Le “Fiamme Gialle” hanno quindi deferito il legale rappresentante della società alla Procura della Repubblica presso il Tribunale di Ivrea. Dovrà rispondere del reato previsto e punito dall’art. 2 del D. Lgs. 74/2000 – “Dichiarazione fraudolenta mediante uso di fatture o altri documenti per operazioni inesistenti”, che prevede la reclusione da un anno e sei mesi a sei anni.

Un altro intervento dei finanzieri, sempre nei giorni scorsi, ha riguardato un controllo in un noto ristorante orientale di San Maurizio Canavese: qui gli uomini del luogotenente Michele Veneziano hanno individuato ben cinque lavoratori completamente “in nero”, dei quali quattro di nazionalità cinese ed uno di origini nigeriane.

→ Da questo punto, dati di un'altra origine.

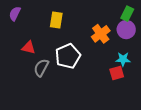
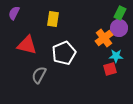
orange cross: (101, 34) -> (104, 38), moved
red triangle: (29, 48) -> (27, 45), size x1.5
gray semicircle: (41, 68) -> (39, 75), moved

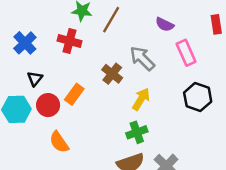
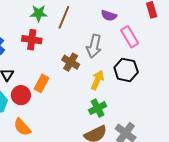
gray arrow: (142, 58) -> (94, 46), turned -115
black hexagon: (198, 97) -> (126, 70), moved
orange semicircle: (59, 142) -> (22, 127), moved

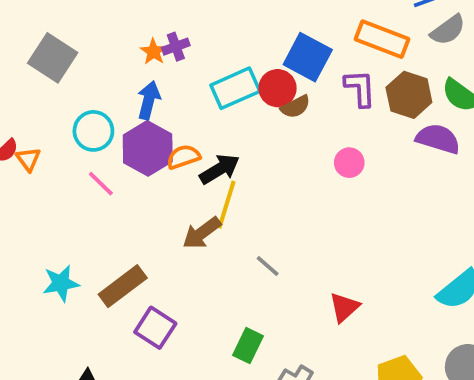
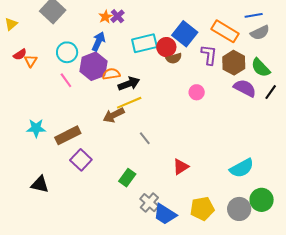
purple cross: (176, 47) -> (117, 16), turned -32
yellow line: (226, 205) -> (129, 103), turned 40

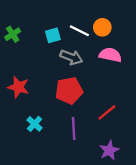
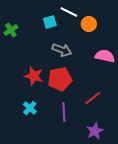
white line: (79, 31) -> (69, 12), moved
cyan square: (53, 35) -> (50, 22), moved
pink semicircle: (110, 55) -> (105, 56), moved
red star: (18, 87) -> (34, 76), moved

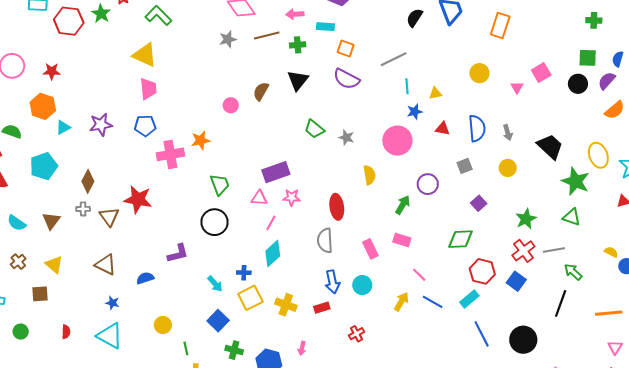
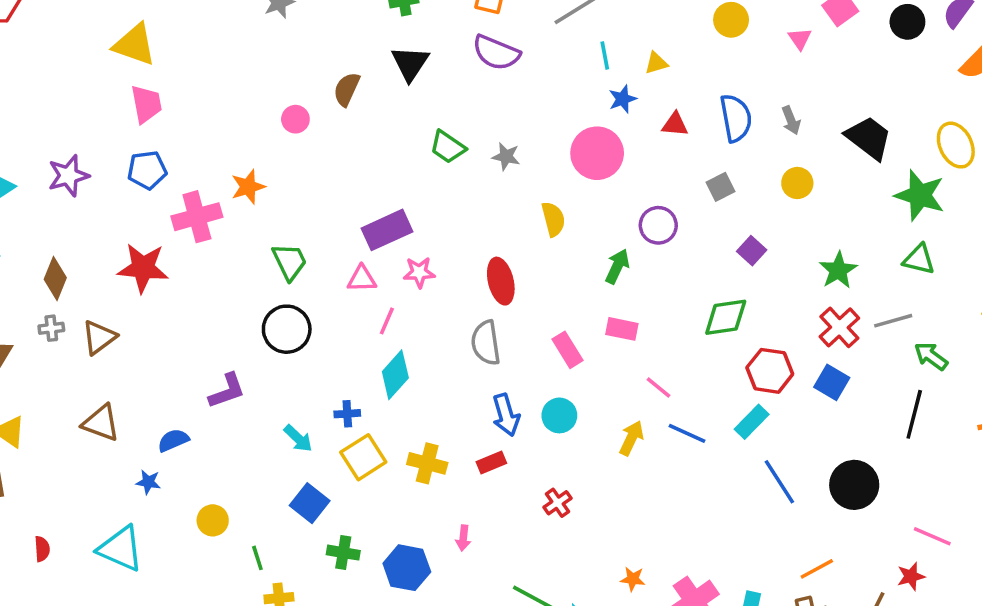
red star: (138, 199) -> (143, 268), moved
brown triangle: (109, 217) -> (99, 337), turned 35
blue star: (112, 303) -> (148, 482), moved

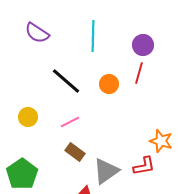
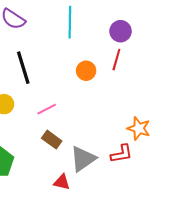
black line: (66, 81) -> (23, 68), moved, turned 32

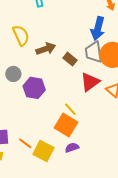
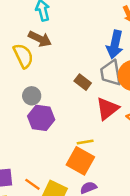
brown arrow: (46, 49) -> (40, 39), moved, turned 48
gray circle: (13, 74) -> (32, 96), moved
yellow line: (70, 109) -> (85, 142), turned -56

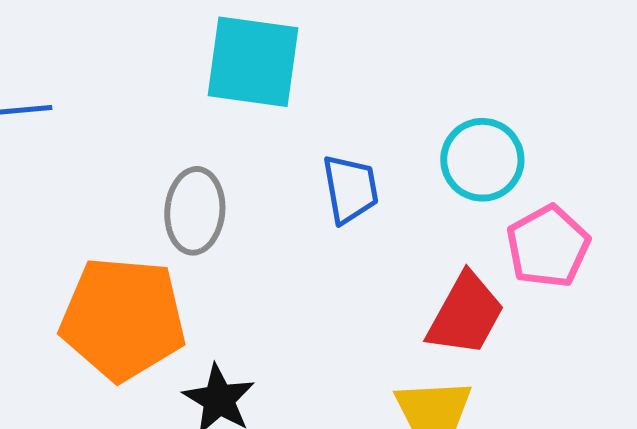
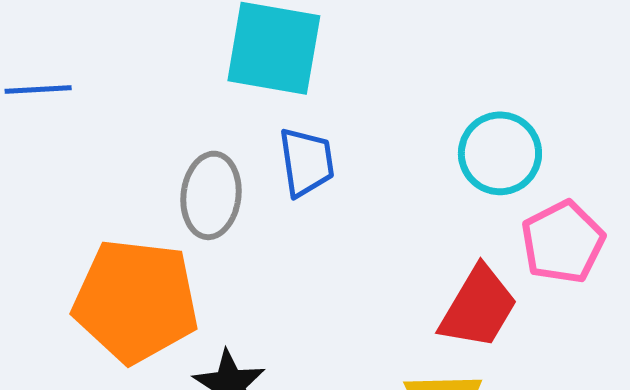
blue trapezoid: (350, 189) -> (307, 162), moved

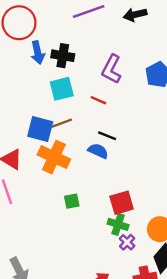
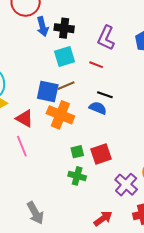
red square: (122, 203) -> (101, 154), moved
green cross: (118, 224) -> (77, 176), moved
purple cross: (127, 242) -> (126, 185), size x1.6

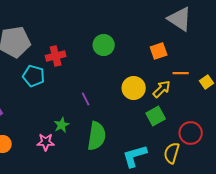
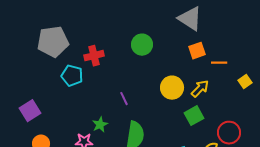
gray triangle: (180, 19) -> (190, 19), moved
orange line: (181, 73) -> (219, 63), moved

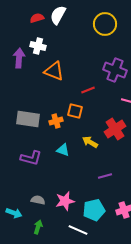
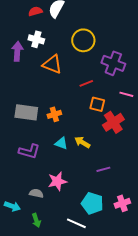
yellow circle: (105, 24) -> (83, 40), moved
orange square: (75, 111) -> (97, 104), moved
yellow arrow: (90, 142) -> (82, 142), moved
pink star: (65, 201) -> (57, 181), moved
cyan pentagon: (94, 210) -> (92, 203), turned 30
green arrow: (38, 227) -> (36, 220), turned 144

All’atto del controllo nel locale i militari hanno riscontrato che vi erano all’opera complessivamente 9 addetti.

La gran parte del personale impiegato, dunque, seppure in regola con le leggi sull’immigrazione, era impiegata in modo irregolare.

Nei confronti del titolare del ristorante è stata dunque comminata una maxisanzioneche prevede il pagamento di una somma da euro 1.500 ad euro 9.000 per ciascun lavoratore impiegato irregolarmente.

Le attività della Guardia di Finanza, attraverso la prevenzione e la repressione dell’evasione fiscale e di ogni forma di concorrenza sleale, costituita anche dall’impiego di lavoratori “in nero”, spesso esposti a rischi in termini di sicurezza e comunque privati delle garanzie assistenziali previste dalle normative, tutela tutti quegli imprenditori che operano nel pieno rispetto delle regole.